Now, I am trying to sync this data (and eventually, multiple devices) to a server. I wrote a Go program using the Go client library to query the remote server for the last data point’s time then query the local database from that time and write points to the server:
SELECT * FROM "measurement" WHERE time > '2017-03-16T21:37:37.594490112Z' GROUP BY * LIMIT 5000
The problem is that this query takes 12 seconds on the Pi , which seems very long. It takes 650ms on my computer which also seems long. If I query a single field for 5000 points, it only takes 600ms on the Pi. By monitoring the system statistics, the above query is processor bound (30% to 40% CPU usage) and not I/O bound.
So, here are my questions:
- Is this an issue with Influx, my strategy or my setup?
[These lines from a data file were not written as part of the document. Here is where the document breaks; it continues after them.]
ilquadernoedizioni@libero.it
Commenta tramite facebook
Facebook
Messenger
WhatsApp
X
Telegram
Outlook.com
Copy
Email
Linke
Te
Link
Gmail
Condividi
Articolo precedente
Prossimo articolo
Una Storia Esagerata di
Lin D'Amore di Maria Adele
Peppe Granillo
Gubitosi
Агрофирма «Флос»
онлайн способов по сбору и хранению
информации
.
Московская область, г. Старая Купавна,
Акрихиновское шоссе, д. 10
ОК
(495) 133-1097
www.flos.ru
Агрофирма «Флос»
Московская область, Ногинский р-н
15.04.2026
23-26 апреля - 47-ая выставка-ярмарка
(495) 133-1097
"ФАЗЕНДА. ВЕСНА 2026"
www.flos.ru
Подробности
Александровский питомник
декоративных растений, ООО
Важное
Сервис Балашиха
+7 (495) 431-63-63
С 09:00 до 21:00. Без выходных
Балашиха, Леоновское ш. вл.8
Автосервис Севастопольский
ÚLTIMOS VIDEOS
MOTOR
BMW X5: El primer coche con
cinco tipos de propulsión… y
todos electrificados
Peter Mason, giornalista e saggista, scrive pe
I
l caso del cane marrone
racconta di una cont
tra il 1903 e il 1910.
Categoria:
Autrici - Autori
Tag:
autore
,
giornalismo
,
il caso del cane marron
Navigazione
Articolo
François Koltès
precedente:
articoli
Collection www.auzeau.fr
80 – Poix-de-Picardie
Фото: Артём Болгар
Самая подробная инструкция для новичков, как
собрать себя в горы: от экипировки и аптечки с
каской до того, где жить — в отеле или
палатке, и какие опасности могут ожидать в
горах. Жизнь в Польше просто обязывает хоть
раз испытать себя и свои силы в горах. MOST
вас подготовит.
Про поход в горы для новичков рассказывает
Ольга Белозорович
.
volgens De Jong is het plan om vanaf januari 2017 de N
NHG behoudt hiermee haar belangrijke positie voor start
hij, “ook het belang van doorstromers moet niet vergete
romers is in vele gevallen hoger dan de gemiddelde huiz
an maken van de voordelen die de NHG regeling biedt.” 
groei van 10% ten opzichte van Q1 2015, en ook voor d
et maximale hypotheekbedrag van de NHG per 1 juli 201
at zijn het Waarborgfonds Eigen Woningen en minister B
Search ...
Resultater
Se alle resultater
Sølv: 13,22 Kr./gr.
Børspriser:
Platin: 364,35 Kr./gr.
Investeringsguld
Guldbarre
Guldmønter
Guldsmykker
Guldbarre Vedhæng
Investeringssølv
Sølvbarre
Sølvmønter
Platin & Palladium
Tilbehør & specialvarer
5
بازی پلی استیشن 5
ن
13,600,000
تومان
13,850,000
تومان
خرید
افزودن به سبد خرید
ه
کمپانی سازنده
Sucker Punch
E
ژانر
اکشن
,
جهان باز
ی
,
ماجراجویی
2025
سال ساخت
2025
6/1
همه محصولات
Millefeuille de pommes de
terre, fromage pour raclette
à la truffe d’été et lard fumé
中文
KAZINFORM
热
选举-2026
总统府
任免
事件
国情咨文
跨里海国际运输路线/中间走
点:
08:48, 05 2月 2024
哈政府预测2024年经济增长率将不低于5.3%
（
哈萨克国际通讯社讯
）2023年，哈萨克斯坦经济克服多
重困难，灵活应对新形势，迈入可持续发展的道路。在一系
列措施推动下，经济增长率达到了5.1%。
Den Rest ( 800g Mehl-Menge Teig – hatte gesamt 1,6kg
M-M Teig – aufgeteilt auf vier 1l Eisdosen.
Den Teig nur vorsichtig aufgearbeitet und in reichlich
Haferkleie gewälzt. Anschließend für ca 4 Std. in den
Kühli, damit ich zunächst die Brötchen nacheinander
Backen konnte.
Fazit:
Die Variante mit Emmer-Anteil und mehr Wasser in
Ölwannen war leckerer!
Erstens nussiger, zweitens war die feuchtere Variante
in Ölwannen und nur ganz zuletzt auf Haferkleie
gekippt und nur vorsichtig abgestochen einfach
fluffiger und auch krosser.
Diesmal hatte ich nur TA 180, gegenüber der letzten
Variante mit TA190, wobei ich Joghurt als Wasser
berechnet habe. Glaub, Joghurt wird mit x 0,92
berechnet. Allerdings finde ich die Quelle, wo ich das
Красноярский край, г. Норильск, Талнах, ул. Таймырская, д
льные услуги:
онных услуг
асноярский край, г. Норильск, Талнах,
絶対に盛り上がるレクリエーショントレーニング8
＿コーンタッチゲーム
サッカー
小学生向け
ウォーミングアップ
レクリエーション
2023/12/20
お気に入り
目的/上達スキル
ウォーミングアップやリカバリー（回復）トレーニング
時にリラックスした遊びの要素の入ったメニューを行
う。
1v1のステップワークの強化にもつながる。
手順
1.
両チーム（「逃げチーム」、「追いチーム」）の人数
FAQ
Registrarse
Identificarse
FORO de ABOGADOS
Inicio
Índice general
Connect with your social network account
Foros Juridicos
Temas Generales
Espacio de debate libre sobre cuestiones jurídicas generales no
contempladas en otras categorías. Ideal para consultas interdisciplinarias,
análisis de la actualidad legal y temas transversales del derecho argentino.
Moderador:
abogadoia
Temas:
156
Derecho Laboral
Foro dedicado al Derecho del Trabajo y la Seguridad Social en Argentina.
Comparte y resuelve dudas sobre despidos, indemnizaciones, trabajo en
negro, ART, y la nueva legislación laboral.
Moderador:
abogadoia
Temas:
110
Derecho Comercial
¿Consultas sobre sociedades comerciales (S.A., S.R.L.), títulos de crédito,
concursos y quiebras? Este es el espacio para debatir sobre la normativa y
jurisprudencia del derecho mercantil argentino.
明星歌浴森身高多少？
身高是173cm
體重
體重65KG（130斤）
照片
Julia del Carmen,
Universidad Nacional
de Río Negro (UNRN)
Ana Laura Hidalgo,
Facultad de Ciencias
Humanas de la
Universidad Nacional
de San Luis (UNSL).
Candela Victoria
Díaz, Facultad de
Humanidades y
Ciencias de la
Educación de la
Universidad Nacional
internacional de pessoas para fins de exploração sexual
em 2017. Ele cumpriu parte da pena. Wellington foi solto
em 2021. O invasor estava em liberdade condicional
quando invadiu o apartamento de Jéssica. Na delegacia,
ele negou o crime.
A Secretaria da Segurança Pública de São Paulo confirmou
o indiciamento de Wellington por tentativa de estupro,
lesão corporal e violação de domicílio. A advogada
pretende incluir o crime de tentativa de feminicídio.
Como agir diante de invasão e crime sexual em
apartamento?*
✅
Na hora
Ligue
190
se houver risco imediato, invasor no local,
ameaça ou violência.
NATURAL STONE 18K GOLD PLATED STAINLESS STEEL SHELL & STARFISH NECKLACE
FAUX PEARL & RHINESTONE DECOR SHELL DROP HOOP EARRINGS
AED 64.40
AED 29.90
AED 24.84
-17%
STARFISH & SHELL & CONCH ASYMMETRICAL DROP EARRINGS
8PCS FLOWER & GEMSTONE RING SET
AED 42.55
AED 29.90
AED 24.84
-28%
- I thought about re-writing my program to query each field separately using Go functions, then “fan-in” the results to a single batch write. Is this more efficient than what Influx is doing internally?
- I have also thought about using GROUP BY time, but this seems more difficult as the number of points could vary versus using LIMIT. I would also get lots of empty results with gaps in the data. Is this a better strategy?
- Are their any other strategies that I am missing?